La construction d’îles artificielles le long des littoraux pourrait être une façon de lutter et de gagner sur la mer des surfaces de terre qui sont menacées, de renforcer le caractère habitable des côtes qui abritent des densités croissantes de population. Les technologies sont anciennes, de la poldérisation aux Pays-Bas dès le Moyen-Âge qui réservaient à quelques endroits des digues, des « Terps », îles artificielles. Plus près de nous dans le temps, Pudong, l’emblématique quartier des affaires de Shanghaï a été gagné sur le fleuve Huang Po en créant des remblais dans l’estuaire du fleuve.

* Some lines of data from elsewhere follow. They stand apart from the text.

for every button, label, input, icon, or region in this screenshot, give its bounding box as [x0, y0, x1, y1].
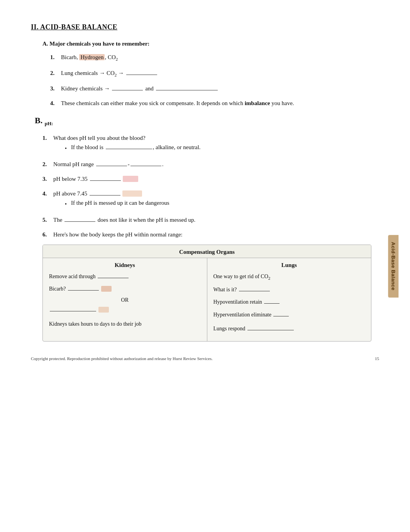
lungs-item-4: Hyperventilation eliminate [213, 311, 365, 319]
blank-field [98, 278, 129, 278]
item-content: Lung chemicals → CO2 → [61, 68, 379, 79]
footer: Copyright protected. Reproduction prohib… [31, 356, 379, 361]
lungs-item-3: Hypoventilation retain [213, 298, 365, 306]
item-text: Bicarb, Hydrogen, CO2 [61, 54, 118, 60]
kidneys-item-3 [49, 306, 201, 314]
item-content: The does not like it when the pH is mess… [53, 215, 379, 224]
item-num: 3. [50, 85, 61, 92]
sub-b: B. pH: 1. What does pH tell you about th… [35, 116, 379, 341]
highlight [122, 190, 142, 197]
list-item: 1. Bicarb, Hydrogen, CO2 [50, 53, 379, 63]
item-num: 6. [42, 231, 53, 238]
bullet-dot: ● [65, 145, 71, 151]
blank-field [106, 149, 152, 149]
item-num: 3. [42, 176, 53, 182]
item-num: 4. [50, 100, 61, 107]
sub-b-label: B. [35, 116, 45, 125]
list-item: 3. pH below 7.35 [42, 174, 379, 184]
bullet-text: If the blood is , alkaline, or neutral. [71, 143, 201, 152]
blank-field [130, 166, 161, 166]
item-content: Here's how the body keeps the pH within … [53, 230, 379, 239]
blank-field [112, 90, 143, 90]
sub-a-heading: A. Major chemicals you have to remember: [42, 41, 379, 47]
page: II. ACID-BASE BALANCE A. Major chemicals… [0, 0, 410, 372]
item-num: 1. [50, 54, 61, 61]
item-num: 1. [42, 135, 53, 141]
page-number: 15 [375, 356, 379, 361]
or-label: OR [49, 297, 201, 303]
blank-field [273, 316, 289, 316]
blank-field [96, 166, 127, 166]
kidneys-item-2: Bicarb? [49, 285, 201, 293]
lungs-heading: Lungs [213, 262, 365, 269]
table-columns: Kidneys Remove acid through Bicarb? OR K… [43, 258, 371, 341]
bold-word: imbalance [245, 100, 270, 106]
list-item: 3. Kidney chemicals → and [50, 84, 379, 93]
item-content: These chemicals can either make you sick… [61, 99, 379, 108]
item-content: Bicarb, Hydrogen, CO2 [61, 53, 379, 63]
bullet-dot: ● [65, 201, 71, 207]
item-content: Normal pH range -. [53, 160, 379, 169]
side-tab: Acid-Base Balance [388, 235, 399, 297]
blank-field [90, 180, 121, 181]
item-content: Kidney chemicals → and [61, 84, 379, 93]
blank-field [90, 195, 120, 195]
list-item: 4. These chemicals can either make you s… [50, 99, 379, 108]
list-item: 5. The does not like it when the pH is m… [42, 215, 379, 224]
item-content: What does pH tell you about the blood? ●… [53, 133, 379, 154]
sub-b-heading: B. pH: [35, 116, 379, 127]
kidneys-item-4: Kidneys takes hours to days to do their … [49, 320, 201, 328]
blank-field [156, 90, 218, 90]
lungs-item-5: Lungs respond [213, 325, 365, 333]
lungs-item-2: What is it? [213, 286, 365, 294]
item-num: 2. [42, 161, 53, 168]
highlight [123, 176, 138, 182]
item-num: 4. [42, 190, 53, 197]
kidneys-heading: Kidneys [49, 262, 201, 269]
blank-field [64, 221, 95, 222]
item-num: 2. [50, 70, 61, 76]
section-heading: II. ACID-BASE BALANCE [31, 23, 379, 31]
kidneys-column: Kidneys Remove acid through Bicarb? OR K… [43, 258, 207, 341]
table-title: Compensating Organs [43, 245, 371, 258]
blank-field [239, 291, 270, 291]
blank-field [247, 330, 294, 330]
blank-field [50, 311, 96, 311]
list-item: 2. Normal pH range -. [42, 160, 379, 169]
sub-a: A. Major chemicals you have to remember:… [42, 41, 379, 108]
blank-field [264, 303, 280, 304]
lungs-item-1: One way to get rid of CO2 [213, 272, 365, 282]
bullet-item: ● If the blood is , alkaline, or neutral… [65, 143, 379, 152]
list-item: 1. What does pH tell you about the blood… [42, 133, 379, 154]
bullet-text: If the pH is messed up it can be dangero… [71, 198, 169, 207]
sub-b-sub: pH: [45, 121, 53, 127]
bullet-item: ● If the pH is messed up it can be dange… [65, 198, 379, 207]
sub-a-list: 1. Bicarb, Hydrogen, CO2 2. Lung chemica… [50, 53, 379, 108]
highlight [101, 286, 112, 292]
blank-field [126, 75, 157, 75]
item-content: pH above 7.45 ● If the pH is messed up i… [53, 189, 379, 210]
sub-b-list: 1. What does pH tell you about the blood… [42, 133, 379, 239]
kidneys-item-1: Remove acid through [49, 272, 201, 281]
highlight: Hydrogen [79, 54, 105, 60]
highlight [98, 307, 109, 313]
list-item: 2. Lung chemicals → CO2 → [50, 68, 379, 79]
compensating-organs-table: Compensating Organs Kidneys Remove acid … [42, 245, 371, 342]
lungs-column: Lungs One way to get rid of CO2 What is … [207, 258, 371, 341]
blank-field [68, 290, 99, 291]
list-item: 6. Here's how the body keeps the pH with… [42, 230, 379, 239]
item-num: 5. [42, 217, 53, 223]
list-item: 4. pH above 7.45 ● If the pH is messed u… [42, 189, 379, 210]
item-content: pH below 7.35 [53, 174, 379, 184]
copyright-text: Copyright protected. Reproduction prohib… [31, 356, 213, 361]
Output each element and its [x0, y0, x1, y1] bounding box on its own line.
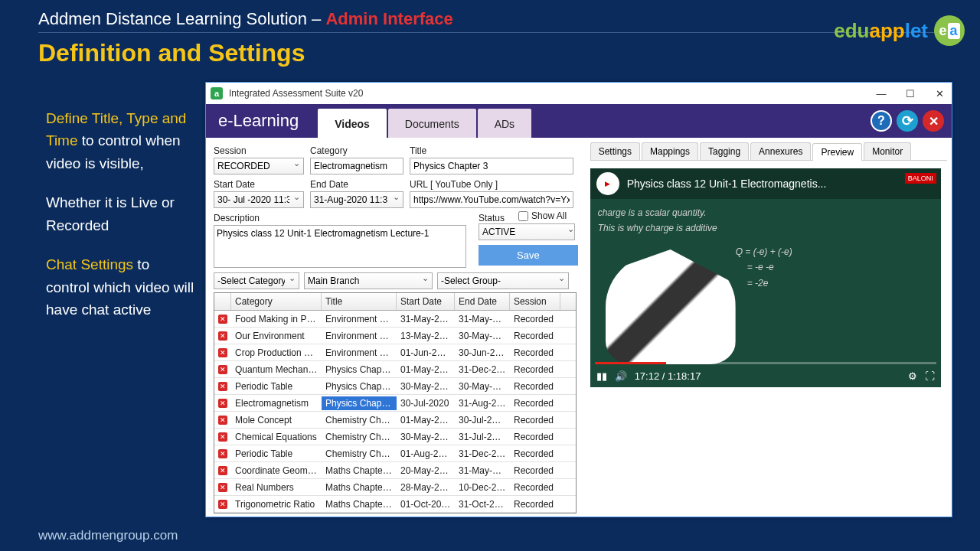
- rtab-monitor[interactable]: Monitor: [864, 142, 911, 160]
- app-icon: a: [211, 87, 223, 99]
- fullscreen-icon[interactable]: ⛶: [925, 370, 935, 382]
- delete-icon[interactable]: ✕: [218, 348, 227, 357]
- footer-url: www.addmengroup.com: [38, 528, 178, 543]
- video-brand: BALONI: [905, 173, 936, 184]
- header-title: Addmen Distance Learning Solution – Admi…: [38, 9, 942, 29]
- channel-icon: ▶: [596, 172, 619, 195]
- start-date-input[interactable]: [214, 191, 304, 208]
- table-row[interactable]: ✕Coordinate GeometryMaths Chapter 120-Ma…: [214, 462, 576, 479]
- table-row[interactable]: ✕Crop Production & MgmtEnvironment Cha..…: [214, 344, 576, 361]
- table-row[interactable]: ✕Trigonometric RatioMaths Chapter 301-Oc…: [214, 496, 576, 513]
- tab-ads[interactable]: ADs: [478, 109, 531, 138]
- delete-icon[interactable]: ✕: [218, 399, 227, 408]
- start-label: Start Date: [214, 179, 304, 190]
- rtab-settings[interactable]: Settings: [590, 142, 640, 160]
- video-grid: Category Title Start Date End Date Sessi…: [214, 292, 577, 514]
- rtab-annexures[interactable]: Annexures: [750, 142, 811, 160]
- app-window: a Integrated Assessment Suite v20 — ☐ ✕ …: [205, 82, 952, 517]
- video-title: Physics class 12 Unit-1 Electromagnetis.…: [627, 178, 827, 190]
- delete-icon[interactable]: ✕: [218, 466, 227, 475]
- volume-icon[interactable]: 🔊: [615, 370, 627, 382]
- sidebar-l2: Whether it is Live or Recorded: [46, 191, 195, 236]
- delete-icon[interactable]: ✕: [218, 416, 227, 425]
- delete-icon[interactable]: ✕: [218, 432, 227, 442]
- table-row[interactable]: ✕ElectromagnetismPhysics Chapter 330-Jul…: [214, 395, 576, 412]
- col-title[interactable]: Title: [322, 293, 397, 310]
- header-prefix: Addmen Distance Learning Solution –: [38, 9, 325, 28]
- table-row[interactable]: ✕Real NumbersMaths Chapter 228-May-20201…: [214, 479, 576, 496]
- save-button[interactable]: Save: [479, 245, 578, 266]
- title-label: Title: [410, 145, 578, 156]
- col-session[interactable]: Session: [510, 293, 560, 310]
- logo-badge: ea: [934, 15, 965, 46]
- filter-group-select[interactable]: [437, 272, 569, 289]
- video-player[interactable]: ▶ Physics class 12 Unit-1 Electromagneti…: [590, 168, 941, 387]
- delete-icon[interactable]: ✕: [218, 449, 227, 458]
- logo-p1: edu: [834, 19, 869, 42]
- status-label: Status: [479, 213, 505, 223]
- tab-videos[interactable]: Videos: [318, 109, 387, 138]
- category-label: Category: [310, 145, 403, 156]
- col-category[interactable]: Category: [231, 293, 322, 310]
- rtab-preview[interactable]: Preview: [812, 143, 862, 161]
- end-label: End Date: [310, 179, 403, 190]
- delete-icon[interactable]: ✕: [218, 331, 227, 341]
- refresh-icon[interactable]: ⟳: [897, 110, 918, 132]
- table-row[interactable]: ✕Periodic TablePhysics Chapter 230-May-2…: [214, 378, 576, 395]
- video-time: 17:12 / 1:18:17: [635, 370, 701, 382]
- status-select[interactable]: [479, 223, 575, 240]
- end-date-input[interactable]: [310, 191, 403, 208]
- settings-icon[interactable]: ⚙: [908, 370, 917, 382]
- logo-p3: let: [905, 19, 928, 42]
- showall-label: Show All: [531, 210, 567, 221]
- tab-documents[interactable]: Documents: [388, 109, 476, 138]
- close-button[interactable]: ✕: [932, 88, 947, 99]
- logo-p2: app: [869, 19, 904, 42]
- table-row[interactable]: ✕Our EnvironmentEnvironment Cha...13-May…: [214, 328, 576, 344]
- delete-icon[interactable]: ✕: [218, 500, 227, 509]
- title-input[interactable]: [410, 158, 573, 174]
- session-select[interactable]: [214, 158, 304, 174]
- col-start[interactable]: Start Date: [397, 293, 455, 310]
- rtab-mappings[interactable]: Mappings: [642, 142, 698, 160]
- sidebar-l3a: Chat Settings: [46, 256, 133, 272]
- table-row[interactable]: ✕Chemical EquationsChemistry Chapt...30-…: [214, 429, 576, 445]
- table-row[interactable]: ✕Food Making in PlantsEnvironment Cha...…: [214, 311, 576, 328]
- header-admin: Admin Interface: [325, 9, 452, 28]
- desc-label: Description: [214, 213, 466, 223]
- delete-icon[interactable]: ✕: [218, 483, 227, 492]
- help-icon[interactable]: ?: [871, 110, 892, 132]
- table-row[interactable]: ✕Periodic TableChemistry Chapt...01-Aug-…: [214, 445, 576, 462]
- url-input[interactable]: [410, 191, 573, 208]
- session-label: Session: [214, 145, 304, 156]
- form-pane: Session Category Title Start Date: [206, 138, 586, 517]
- delete-icon[interactable]: ✕: [218, 365, 227, 374]
- col-end[interactable]: End Date: [455, 293, 510, 310]
- delete-icon[interactable]: ✕: [218, 382, 227, 391]
- category-input[interactable]: [310, 158, 403, 174]
- pause-icon[interactable]: ▮▮: [596, 370, 607, 382]
- minimize-button[interactable]: —: [874, 88, 889, 99]
- close-icon[interactable]: ✕: [923, 110, 944, 132]
- sidebar-description: Define Title, Type and Time to control w…: [46, 107, 195, 321]
- filter-category-select[interactable]: [214, 272, 299, 289]
- showall-checkbox[interactable]: [518, 211, 528, 221]
- description-input[interactable]: Physics class 12 Unit-1 Electromagnetism…: [214, 225, 466, 268]
- delete-icon[interactable]: ✕: [218, 315, 227, 324]
- rtab-tagging[interactable]: Tagging: [700, 142, 749, 160]
- table-row[interactable]: ✕Mole ConceptChemistry Chapt...01-May-20…: [214, 412, 576, 429]
- maximize-button[interactable]: ☐: [903, 88, 918, 99]
- module-brand: e-Learning: [218, 111, 299, 131]
- url-label: URL [ YouTube Only ]: [410, 179, 578, 190]
- window-title: Integrated Assessment Suite v20: [229, 88, 363, 99]
- filter-branch-select[interactable]: [304, 272, 433, 289]
- table-row[interactable]: ✕Quantum MechanicsPhysics Chapter 101-Ma…: [214, 361, 576, 378]
- logo: eduapplet ea: [834, 15, 965, 46]
- page-heading: Definition and Settings: [0, 36, 980, 75]
- right-pane: Settings Mappings Tagging Annexures Prev…: [586, 138, 952, 517]
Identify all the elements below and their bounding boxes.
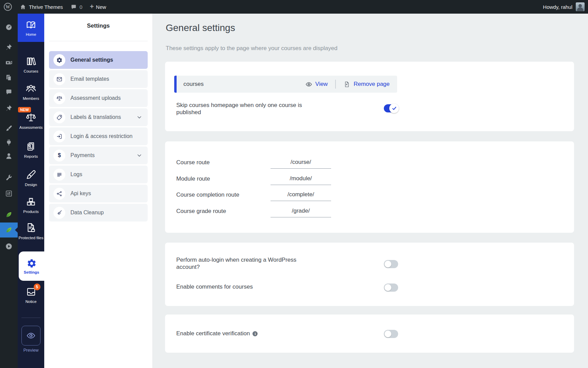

A l’heure où certains lecteurs de ce blog se laissent aller à rêver de séjourner sur une île déserte, nous nous sommes intéressés au nouvel ouvrage du géographe Alastair Bonnett « The Age of Islands ». Pourquoi s’intéresser aux îles sur RLDH ? Parce que, contrairement aux fantasmes courants, elles n’offrent pas toujours ces refuges apaisants des cartes postales et que leur réputation de sanctuaire naturel est surestimée. Contre l’image d’Epinal de l’île de Robinson Crusoë qui, pour peu qu’on s’y applique, recèle tout ce dont le naufragé a besoin pour survivre, les îles peuvent êtres des milieux hostiles et marqués par la pénurie comme peuvent l’être les zones désertiques. Ensuite, parce que les îles apparaissent aussi vite que d’autres disparaissent. Les risques de submersion rendus de plus en plus présents du fait du dérèglement climatique vouent certaines îles de la zone intertropicale à la disparition, les îles Kiribati sont devenues le symbole de cette disparition programmée. En même temps, les projets d’îles artificielles se multiplient, que ce soit pour des raisons de stratégie militaire, de construction d’infrastructures, d’aménagement touristique, de résidences exclusives à l’abri des tracas des agglomérations urbaines…
Loin d’être des exceptions, la construction d’îles artificielles est une pratique ancrée dans l’histoire. Les îles ont été fortifiées depuis des siècles, et sur les lochs d’Ecosse subsistent les fameux « crannogs » fabriqués pour que les habitants des alentours s’y abritent en cas d’invasion ennemie. Les îles inspirent à la fois un sentiment de liberté (le mythe de l’île déserte !) mais aussi de peur, de solitude et d’ennui. Les humains ont des réactions contradictoires vis à vis des îles. A travers les âges, celles-ci ont servi de prison, de lazarets en période d’épidémies, de mouroirs pour les bannis des sociétés anciennes, ou de refuges exclusifs pour milliardaires en recherche de décompression. Dans l’ère moderne, on a eu tendance à construire des îles artificielles pour isoler des activités polluantes, activités aéroportuaires au Japon ou à Hong Kong, ou pour l’extraction d’énergie off-shore que nous ne voulons plus voir sur nos rives.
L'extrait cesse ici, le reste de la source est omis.